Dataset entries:

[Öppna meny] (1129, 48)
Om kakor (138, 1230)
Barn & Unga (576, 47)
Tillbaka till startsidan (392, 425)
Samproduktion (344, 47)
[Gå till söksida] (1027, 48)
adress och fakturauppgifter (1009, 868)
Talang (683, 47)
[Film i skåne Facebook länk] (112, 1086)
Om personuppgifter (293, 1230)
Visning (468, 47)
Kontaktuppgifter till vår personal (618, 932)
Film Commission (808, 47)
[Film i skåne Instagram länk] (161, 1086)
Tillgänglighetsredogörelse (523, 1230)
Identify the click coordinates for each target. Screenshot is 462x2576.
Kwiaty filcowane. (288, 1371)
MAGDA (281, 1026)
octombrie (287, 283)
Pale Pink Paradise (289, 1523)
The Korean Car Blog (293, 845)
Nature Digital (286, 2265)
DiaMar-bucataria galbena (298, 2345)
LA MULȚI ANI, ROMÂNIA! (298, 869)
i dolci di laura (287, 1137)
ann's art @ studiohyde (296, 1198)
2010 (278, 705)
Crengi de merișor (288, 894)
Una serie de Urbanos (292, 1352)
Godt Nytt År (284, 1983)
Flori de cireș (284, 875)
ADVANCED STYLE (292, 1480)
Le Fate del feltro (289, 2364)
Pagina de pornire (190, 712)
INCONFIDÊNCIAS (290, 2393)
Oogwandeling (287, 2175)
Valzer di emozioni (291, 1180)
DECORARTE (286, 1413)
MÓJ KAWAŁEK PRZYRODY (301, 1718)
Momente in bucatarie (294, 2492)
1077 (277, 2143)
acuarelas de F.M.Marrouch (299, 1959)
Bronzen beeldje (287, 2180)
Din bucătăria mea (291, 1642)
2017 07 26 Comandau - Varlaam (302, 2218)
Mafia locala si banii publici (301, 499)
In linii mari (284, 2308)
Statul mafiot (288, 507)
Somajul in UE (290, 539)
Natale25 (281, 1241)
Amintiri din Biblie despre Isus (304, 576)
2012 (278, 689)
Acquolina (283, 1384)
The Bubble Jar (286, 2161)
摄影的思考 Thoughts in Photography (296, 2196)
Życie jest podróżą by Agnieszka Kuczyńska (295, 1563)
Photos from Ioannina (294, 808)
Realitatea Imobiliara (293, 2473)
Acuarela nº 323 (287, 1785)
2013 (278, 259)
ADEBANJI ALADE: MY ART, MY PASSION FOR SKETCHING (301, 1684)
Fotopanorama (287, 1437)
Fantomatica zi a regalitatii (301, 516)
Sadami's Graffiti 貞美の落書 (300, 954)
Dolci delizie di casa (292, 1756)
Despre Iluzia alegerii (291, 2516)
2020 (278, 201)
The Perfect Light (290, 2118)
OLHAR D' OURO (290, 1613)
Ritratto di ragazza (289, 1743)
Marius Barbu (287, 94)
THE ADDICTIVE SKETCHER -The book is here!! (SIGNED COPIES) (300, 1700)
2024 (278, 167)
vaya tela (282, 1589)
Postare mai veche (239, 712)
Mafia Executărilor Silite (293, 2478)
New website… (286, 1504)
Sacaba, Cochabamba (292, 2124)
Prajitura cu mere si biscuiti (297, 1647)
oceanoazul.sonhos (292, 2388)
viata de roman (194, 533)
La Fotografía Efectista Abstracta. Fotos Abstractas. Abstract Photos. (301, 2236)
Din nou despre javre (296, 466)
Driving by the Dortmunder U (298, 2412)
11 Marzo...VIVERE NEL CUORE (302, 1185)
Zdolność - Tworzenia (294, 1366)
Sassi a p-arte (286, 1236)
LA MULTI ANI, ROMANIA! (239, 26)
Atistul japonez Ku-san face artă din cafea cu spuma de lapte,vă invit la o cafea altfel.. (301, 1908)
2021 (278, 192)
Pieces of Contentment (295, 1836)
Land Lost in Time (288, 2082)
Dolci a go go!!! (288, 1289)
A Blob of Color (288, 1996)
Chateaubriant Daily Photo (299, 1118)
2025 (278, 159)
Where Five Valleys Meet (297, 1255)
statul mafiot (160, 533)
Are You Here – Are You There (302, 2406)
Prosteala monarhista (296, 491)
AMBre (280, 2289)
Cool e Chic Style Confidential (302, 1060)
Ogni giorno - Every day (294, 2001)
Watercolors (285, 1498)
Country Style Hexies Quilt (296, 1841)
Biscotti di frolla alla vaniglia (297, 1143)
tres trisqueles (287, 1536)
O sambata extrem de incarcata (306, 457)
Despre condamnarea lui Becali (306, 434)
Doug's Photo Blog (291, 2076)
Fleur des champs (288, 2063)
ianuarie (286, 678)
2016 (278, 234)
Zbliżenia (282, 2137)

YOUR TASK: Which lines in the records above contain the word "Blog"? Copy each one.

COMPLETED EXERCISE:
The Korean Car Blog (293, 845)
Doug's Photo Blog (291, 2076)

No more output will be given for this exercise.